The Value of Interim Goals

Good business leaders know, and will readily attest to, the power of setting goals.  Employees are often well versed in the mission, purpose, and goals of their company.  But how many people set intermediate goals?  As I’ve learned recently, not many; not nearly enough of us.

In this day and age of thinking big and visualization, we often get more discouraged than our “old-school” counterparts.  Why is that?

While it’s true that the universe will yield to you anything that you want, however big it might be, as humans, we can’t usually go from thinking small to thinking big all at once.  (It happens every once in a while and is usually referred to as a life-changing moment.)

Most of our desires are things that are very tangible – to lose 30 pounds, make more money, have more free time, etc.  While I do teach to visualize the ultimate result, I often forget to teach students to picture in their minds the little steps along the way – the 5 pounds, the 10% raise, the better offer/stepping stone position, the job closer to home with less of a commute – you get the picture.  (Oops – sorry about the pun!)

Why is that important?  Because we need a way to quantify our journey.  It is how we turn around the thought of, “Look at how much more I’ve got to lose,” into, “but look at how much weight I’ve lost from where I started.”

It’s the same concept as, “Wow, we’re making good time,” when you’re on a trip.  You have a destination, you know how many miles you’re going to travel, and you usually want to be at your destination by a certain time.  If you’re ahead of schedule, you say, “we’re making good time.”  If you’re behind schedule, you say, “Oh, well, we’ve made several stops and I’m glad we made them.  I’ve enjoyed this trip more because of those extra stops.”

How often do you take that attitude on your way to more money?  On your way to losing weight?  Or any of your other goals for that matter?

Setting interim goals will help.  Five pounds in seven days, just to see if you can do it.  If you don’t, oh, well, you’ll have a better idea of how to set your goals.  You’ll know more about your body and what it can handle.  You’ll know more about yourself (your mind) as a result as well.
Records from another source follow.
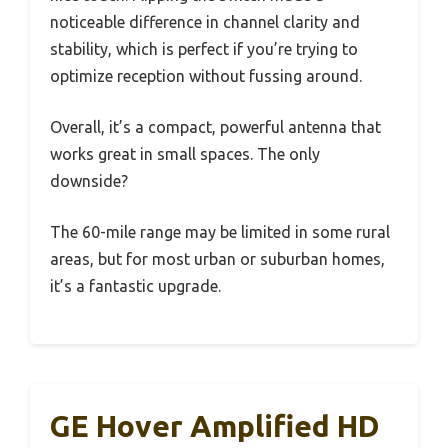
noticeable difference in channel clarity and
stability, which is perfect if you’re trying to
optimize reception without fussing around.
Overall, it’s a compact, powerful antenna that
works great in small spaces. The only
downside?
The 60-mile range may be limited in some rural
areas, but for most urban or suburban homes,
it’s a fantastic upgrade.
GE Hover Amplified HD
Enjoy the journey, and as always,

Live joyfully!

Posted under Motivation

This post was written by Debra Moorhead, The Decision Diva on March 30, 2009

1 Comment so far

  1. Scot Herrick April 2, 2009 6:02 pm

    A couple of insights. One, often daily goals are necessary to continue to move something forward. Given the number of distractions and the ease at which we can lose focus, having a goal for the day will give you 365 accomplishments for the year.

    Second, there are good reasons for many result oriented goals (like lose 30-pounds by June 1st) to have smaller activity based goals. Instead of focusing on losing the weight, focus on doing the exercise needed to do to help with the weight loss.

    Good article!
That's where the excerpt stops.